Setup of python environment done through `pyproject.toml` specifications and 
[_poetry_](https://python-poetry.org/docs/)
on project root directory.
Follow `README.md` instructions to install the dependencies in a freshly created virtual environment.

### Import PySpark

Whenever working with Spark, you need to either start a Spark Session or join one.
The Spark Session Builder will handle under-the-hood the architecture of the framework discussed in class 
and give us an entry point to programming with Spark.
It will create an application UI panel at `localhost:4040` by default.
Go check it to see info regarding driver, executors and jobs for the current configuration.
 

In [None]:
from pyspark.sql import SparkSession
from pyspark.sql.functions import *

# when run locally, spark has one (master) node with its own jvm and no cluster manager is created
spark = SparkSession.builder.master("local").appName("Homework 07").getOrCreate()

spark

# Spark API

The building block of the Spark API is its Resilient Distributed Dataset (RDD) API.
In the RDD API, there are two types of operations: transformations, which define a new dataset based on previous ones,
and actions, which kick off a job to execute on a cluster.
On top of Spark's RDD API, high level APIs are provided e.g. Dataframe API and Machine Learning API.
We will focus on the former. 


# PySpark Dataframes

Dataframes are a data structure for data manipulation.
A [PySpark Dataframe](https://spark.apache.org/docs/latest/api/python/reference/index.html) 
is represented as a 2-dimensional labeled data structure with columns of potentially different types.
Similar to what a spreadsheet or SQL table looks like.
Most functionality and API of 
[Pandas](https://pandas.pydata.org/docs/)
data analysis library is proposed in PySpark with support for distributed collections of data.

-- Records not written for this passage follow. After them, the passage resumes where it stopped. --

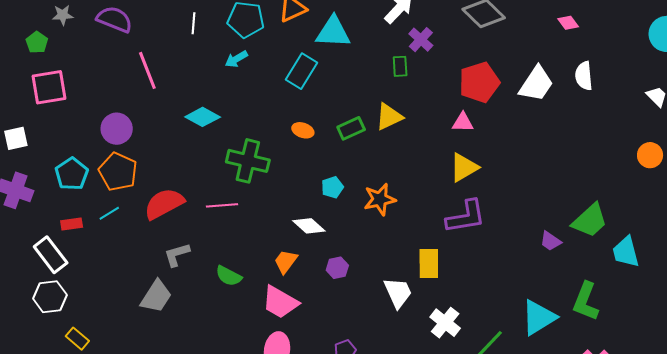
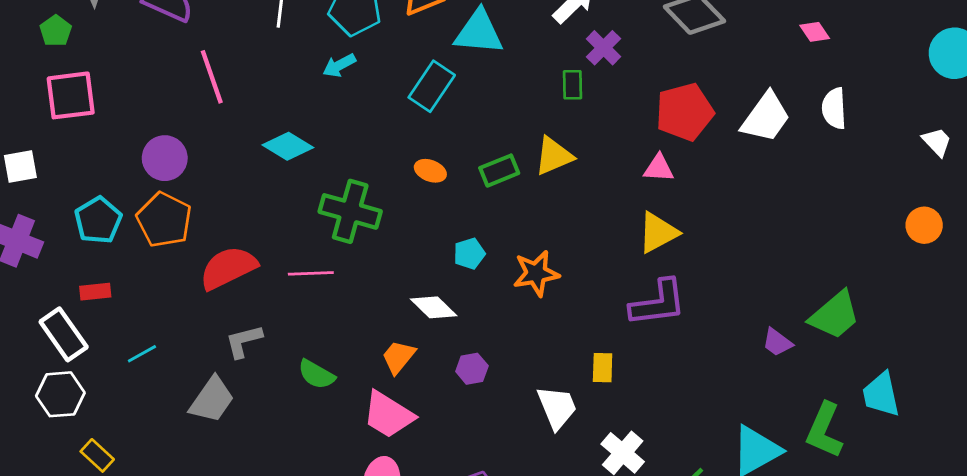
cyan line: (109, 213) -> (142, 354), moved
cyan trapezoid: (626, 252) -> (881, 394), moved
yellow rectangle: (429, 263) -> (603, 368), size x0.7

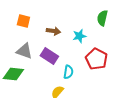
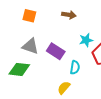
brown arrow: (53, 31) -> (69, 15), moved
cyan star: (79, 36) -> (86, 40), moved

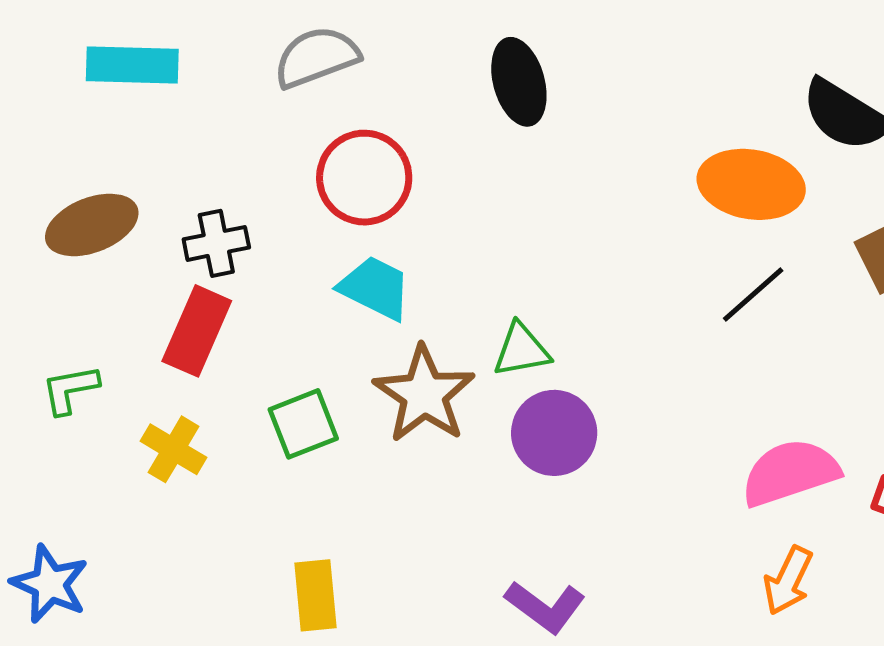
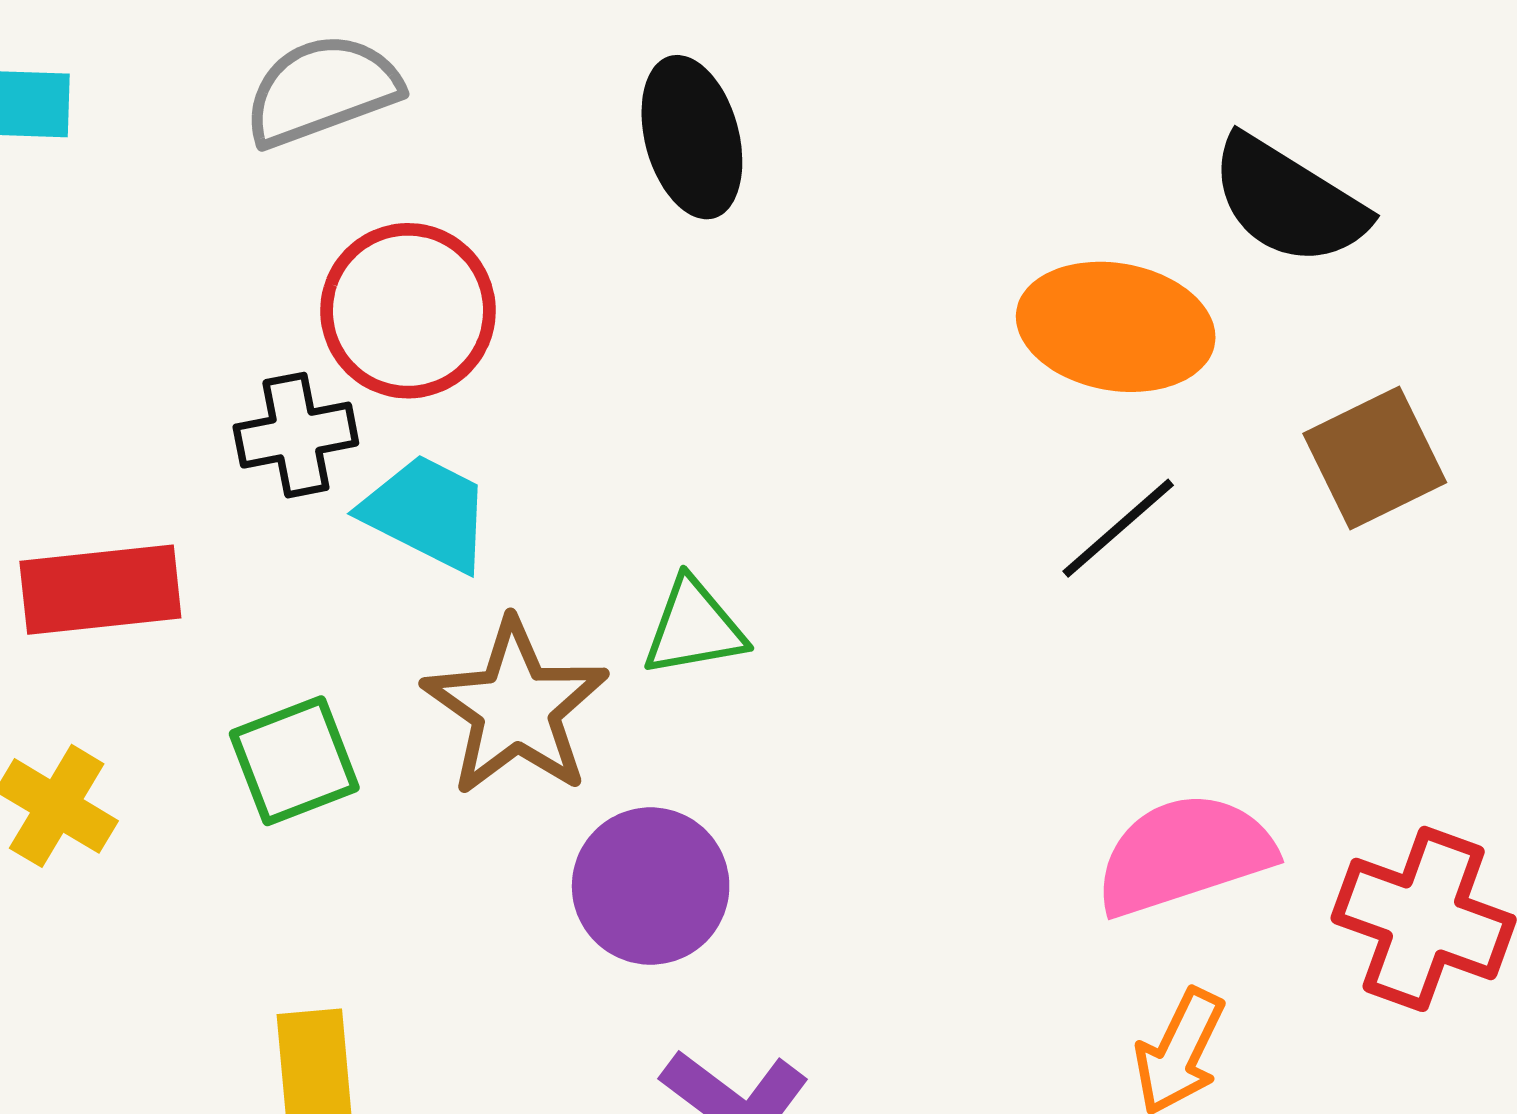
black cross: (216, 243) -> (296, 435), moved
red rectangle: (197, 331) -> (100, 590), turned 60
purple circle: (554, 433) -> (651, 886), moved

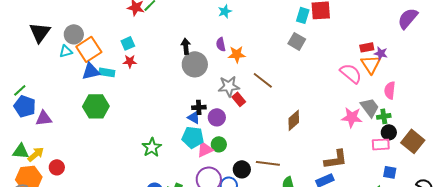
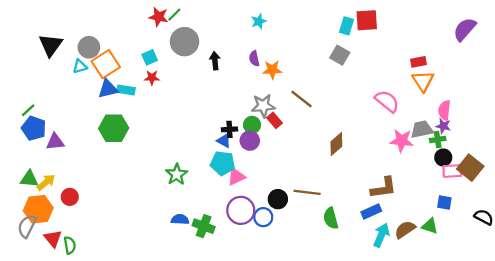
purple star: (381, 53) -> (443, 126), moved
gray circle: (195, 64) -> (184, 42), moved
pink semicircle: (351, 73) -> (387, 101), moved
gray trapezoid: (370, 107) -> (422, 129), turned -65
green circle: (219, 144) -> (252, 125), moved
pink rectangle: (381, 144) -> (452, 171), moved

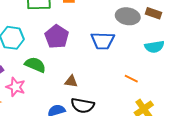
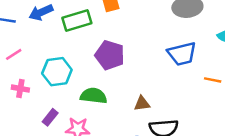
blue trapezoid: (103, 41) -> (182, 54), moved

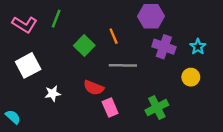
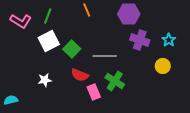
orange line: (114, 36) -> (87, 10), moved
green square: (84, 46) -> (72, 49), moved
white square: (28, 65) -> (49, 41), moved
green cross: (157, 108) -> (115, 81), moved, turned -30
cyan semicircle: (13, 117) -> (11, 100), turned -56

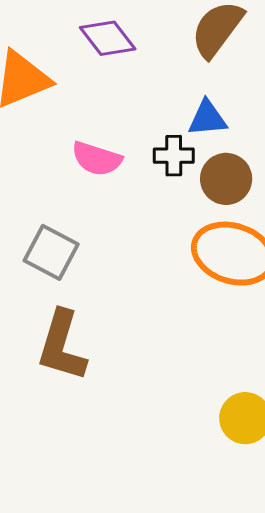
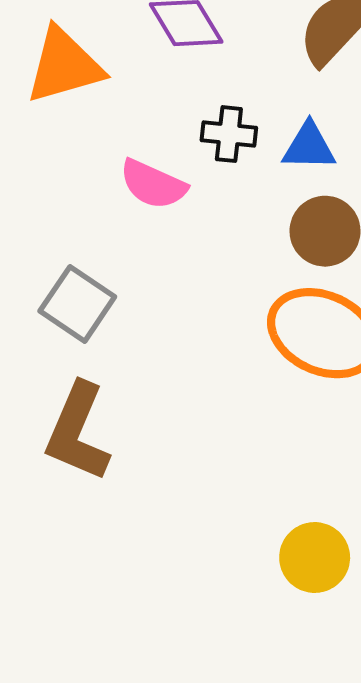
black cross: (174, 156) -> (229, 134), moved

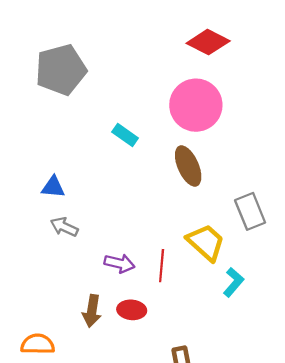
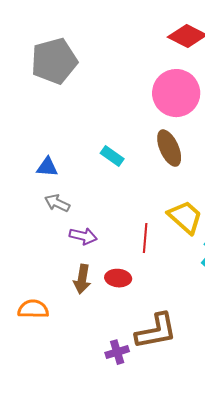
cyan rectangle: (125, 135) -> (112, 156), moved
purple arrow: (120, 263) -> (83, 236), moved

To start, let's see how to create a dataframe, visualize the data in it and retrieve its basic properties.

In [None]:
# Creating a DataFrame from scratch
df = spark.createDataFrame(
    data=[(1, "Alice", 33), (2, "Bob", 45), (3, "Charlie", 50)],
    schema=["id", "name", "age"],
)

# visualize dataframe representation
df.show()  # by default shows first 20 rows

In [None]:
print(
    f"Type: {type(df)}",  # PySpark Dataframe is not equal to Pandas Dataframe !
    f"First top n=2 rows: {df.head(2)}",  # rows returned in a list
    f"Column title names: {df.columns}",
    f"Column title names with its types: {df.dtypes}",
    f'Selecting a column: {df.select("name")}',  # it's still a DataFrame
    f'Avoid pandas notation (less features): {df["name"]}',  # Column object with lesser features than PySpark DataFrame
    f'Selecting more than one columns: {df.select(["name", "age"])}',  # it's still a DataFrame
    sep="\n\n",
)

In [None]:
# print the values of the selected columns
df.select(["name", "age"]).show()

In [None]:
# get statistics retrieved from a dataframe, computationally expensive, similar to Pandas
df.describe().show()

## Column operations on DataFrame

Column operations generate a new DataFrame that need to be stored in a variable to be saved.
It does not change the original DataFrame, but creates a new modified one from it.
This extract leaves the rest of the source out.